Nach einem Rückschlag im vergangenen Jahr hat sich die wirtschaftliche Stabilität im Euroraum wieder etwas verbessert: Im Durchschnitt aller untersuchten Länder liegt der Gesamtindikator,
der die Stabilität des Wachstums abbildet, mit aktuell 6,8 von möglichen 10,0 Punkten auf dem höchsten Stand seit 2001. Dies geht aus dem aktuellen „Allianz Euro Monitor“ hervor, der eine Bewertung der Stabilität und Gesundheit der Euro-Volkswirtschaften anhand eines ausgewählten Indikatorensets ermöglicht.
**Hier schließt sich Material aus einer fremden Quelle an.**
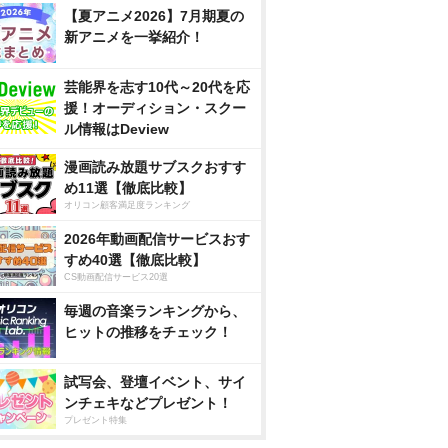
【夏アニメ2026】7月期夏の
新アニメを一挙紹介！
芸能界を志す10代～20代を応
援！オーディション・スクー
ル情報はDeview
漫画読み放題サブスクおすす
め11選【徹底比較】
オリコン顧客満足度ランキング
2026年動画配信サービスおす
すめ40選【徹底比較】
CS動画配信サービス20選
毎週の音楽ランキングから、
ヒットの推移をチェック！
試写会、登壇イベント、サイ
ンチェキなどプレゼント！
プレゼント特集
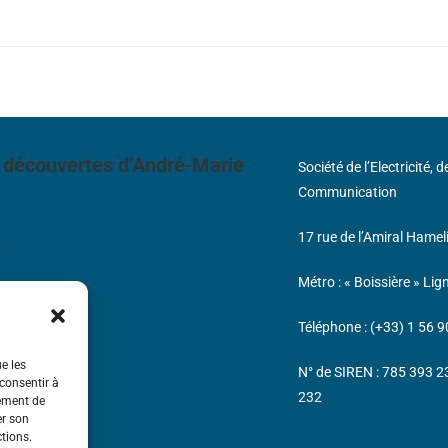
 découvertes d’André-Marie
Société de l’Electricité, 
Communication
17 rue de l’Amiral Hamel
s
Métro : « Boissière » Lig
Téléphone : (+33) 1 56 9
ue les
N° de SIREN : 785 393 
 consentir à
232
tement de
er son
ctions.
Österreich schafft im EWU-Vergleich einen Sprung
nach vorne und zählt damit neben Irland zu den Aufsteigern des Jahres.


Aufstieg im Ranking, stabiles Wachstum

Die wirtschaftliche Stabilität hierzulande hat sich laut Euro Monitor erheblich verbessert:
Von einem Gesamtscore von 6,5 Punkten im vergangenen Jahr steigerte sich die Alpenrepublik
auf 7,2 Punkte und belegt damit im Ranking aktuell Platz 5 (hinter Deutschland, Niederlande,
Slowenien und Malta). Österreich konnte - unter anderem wegen der Kräftigung des Wirtschaftswachstums - einige Plätze gutmachen. Im Hinblick auf die Einzelindikatoren
wurde Österreich bei insgesamt zehn von zwanzig höher als im Vorjahr eingestuft,
darunter die Arbeitslosenquote, Arbeitsproduktivität und das strukturelle, staatliche Defizit. Eine Verschlechterung ergab sich lediglich bei einem einzigen Indikator,der Verschuldungsquote der nichtfinanziellen Unternehmen. Zu einer Trendumkehr ist es hierzulande bei der Arbeitslosenquote gekommen, die 2017 erstmals seit sechs Jahren wieder gesunken ist. Spürbar verlangsamt hat sich 2017 außerdem der in den Jahren davor recht deutlichen Zuwachs der Lohnstückkosten.
„Österreich sollte den konjunkturellen Rückenwind nutzen und die Entschuldung weiter vorantreiben. Hier sei nicht nur der Staat gefragt, sondern auch der Privatsektor, wo der Schuldenabbau in den letzten Jahren kaum vorangekommen ist“, ziehen die
Allianz-Ökonomen als Schluss aus der Studie.